Слушая государя, трудно было поверить, что три часа назад самодержец, волнуясь, перечитывал письмо от Федора Сукина. Тот писал, что Екатерина так хороша, что с ней не могут сравниться не то что боярышни в Московском государстве, но даже византийские принцессы, известные на весь православный мир своим благочестием. В послании русский посол отмечал, что цвет ее лица напоминает молоко, а алые губы — это сочная малина, глаза же подобны горящим угольям — увидал и обжегся.

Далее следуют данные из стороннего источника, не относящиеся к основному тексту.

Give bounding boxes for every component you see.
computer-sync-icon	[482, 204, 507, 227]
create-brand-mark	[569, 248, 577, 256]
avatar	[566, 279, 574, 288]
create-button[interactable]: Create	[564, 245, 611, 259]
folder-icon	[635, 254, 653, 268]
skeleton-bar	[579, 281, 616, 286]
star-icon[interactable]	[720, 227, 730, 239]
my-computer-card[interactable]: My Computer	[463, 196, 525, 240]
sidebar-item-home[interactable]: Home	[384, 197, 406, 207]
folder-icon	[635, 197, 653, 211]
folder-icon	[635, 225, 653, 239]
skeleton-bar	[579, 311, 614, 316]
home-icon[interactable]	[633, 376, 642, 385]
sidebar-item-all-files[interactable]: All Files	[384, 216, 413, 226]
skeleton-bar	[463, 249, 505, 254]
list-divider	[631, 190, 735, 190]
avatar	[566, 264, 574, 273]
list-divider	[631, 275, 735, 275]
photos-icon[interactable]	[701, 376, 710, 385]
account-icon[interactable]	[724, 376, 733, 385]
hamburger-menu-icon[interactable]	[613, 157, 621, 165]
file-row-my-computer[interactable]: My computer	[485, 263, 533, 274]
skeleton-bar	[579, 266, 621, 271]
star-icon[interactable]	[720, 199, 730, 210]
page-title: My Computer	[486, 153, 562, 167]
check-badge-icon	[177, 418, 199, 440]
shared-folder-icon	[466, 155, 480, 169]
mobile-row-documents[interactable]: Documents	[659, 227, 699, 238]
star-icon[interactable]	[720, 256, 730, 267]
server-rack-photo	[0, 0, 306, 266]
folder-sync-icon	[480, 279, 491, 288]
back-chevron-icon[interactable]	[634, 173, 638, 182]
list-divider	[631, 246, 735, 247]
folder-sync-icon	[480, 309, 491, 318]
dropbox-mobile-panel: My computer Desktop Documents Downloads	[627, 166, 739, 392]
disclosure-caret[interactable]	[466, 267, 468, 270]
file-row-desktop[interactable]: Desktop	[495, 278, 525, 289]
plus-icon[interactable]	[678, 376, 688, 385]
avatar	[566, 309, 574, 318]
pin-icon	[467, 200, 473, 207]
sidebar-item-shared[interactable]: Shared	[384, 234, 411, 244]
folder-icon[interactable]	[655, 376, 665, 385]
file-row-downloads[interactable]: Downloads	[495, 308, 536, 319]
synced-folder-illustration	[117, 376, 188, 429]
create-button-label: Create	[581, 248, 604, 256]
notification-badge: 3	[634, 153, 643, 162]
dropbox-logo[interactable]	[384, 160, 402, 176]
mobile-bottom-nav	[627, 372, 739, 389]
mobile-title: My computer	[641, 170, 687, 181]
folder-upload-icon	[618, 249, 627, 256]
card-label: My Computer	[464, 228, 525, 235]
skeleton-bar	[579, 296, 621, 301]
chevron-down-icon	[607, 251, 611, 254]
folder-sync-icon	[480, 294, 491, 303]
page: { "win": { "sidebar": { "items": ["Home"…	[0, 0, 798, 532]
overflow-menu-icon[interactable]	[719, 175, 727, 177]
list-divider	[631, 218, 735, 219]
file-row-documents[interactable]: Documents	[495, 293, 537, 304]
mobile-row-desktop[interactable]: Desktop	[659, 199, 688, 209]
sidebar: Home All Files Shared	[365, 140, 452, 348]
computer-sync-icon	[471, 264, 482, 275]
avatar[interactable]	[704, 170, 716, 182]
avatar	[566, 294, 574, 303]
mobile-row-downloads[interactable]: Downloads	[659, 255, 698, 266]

Иван перечитал письмо трижды. Полячки были и вправду красивы. В прошлом году приехал из Варшавы купец — жемчуг привез, так главным товаром были его две дочки, которые в доступности превосходили русских баб, а в красоте им и равных не было.
Две недели Иван Васильевич провел в обществе польских купчих. Если такова Екатерина, то жалеть не придется.
О Сукине царь забыл сразу, едва Кученей переступила Стольную палату. Что там польская неженка, когда у стола вышагивает тигрица. Силком ее не возьмешь, исцарапает, а вот лаской и нежным нашептыванием можно достучаться и до дикого сердца.
Баб любить — целая наука!
Кученей, глядя на Ивана Васильевича, о чем-то быстро заговорила. Эдакий нежный рык взволнованного зверя. Тугое платье обтягивало гибкое тело. Все в ней было ладно: длинные косы, черное платье, золотые браслеты на запястьях, и сама она казалась дорогой брошью, которая способна украсить царский кафтан.
— Моя дочь говорит, что с радостью принимает твое предложение, царь Иван. Кученей желает быть русской царицей.
Конец польской миссии
Федор Сукин пожелал ехать верхом. Карету в дороге изрядно растрясло, и она ржаво поскрипывала на каждой яме, выворачивая нутро. Остановиться бы в селе, заменить ось, однако окольничий предпочитал трястись в седле, чем задержаться хотя бы на час. Гонец уже должен быть в стольной, а следовательно, государь в нетерпении ждет его.
Место Сукина в посольской карете занял дьяк, которого совсем не заботила ни дорога, ни скрип, и он так храпел, что его здоровое забытье вызывало у Федора Ивановича огромную зависть — сам он не мог сомкнуть глаз уже вторые сутки.
Кони весело бежали, пьяные от свежего воздуха. Дождь побил весь гнус, если что-то и беспокоило их сытые бока, так это строптивая рожь, а еще татарник, который колючками-копьями лез под самый низ и хотел во что бы то ни стало распороть крепкую брюшину.
Федор Сукин матюкнулся разок и срезал плетью розовый бутон. Цветок отлетел на сажень от дороги и спрятался в густую траву, откуда, недовольно жужжа, вылетел полосатый шмель. Покружился разок и темной лохматой точкой взмыл в небо. Татарник выглядел непокорным даже без тяжелого бутона, покачался негодующе обезглавленный стебель, а потом застыл протестующе.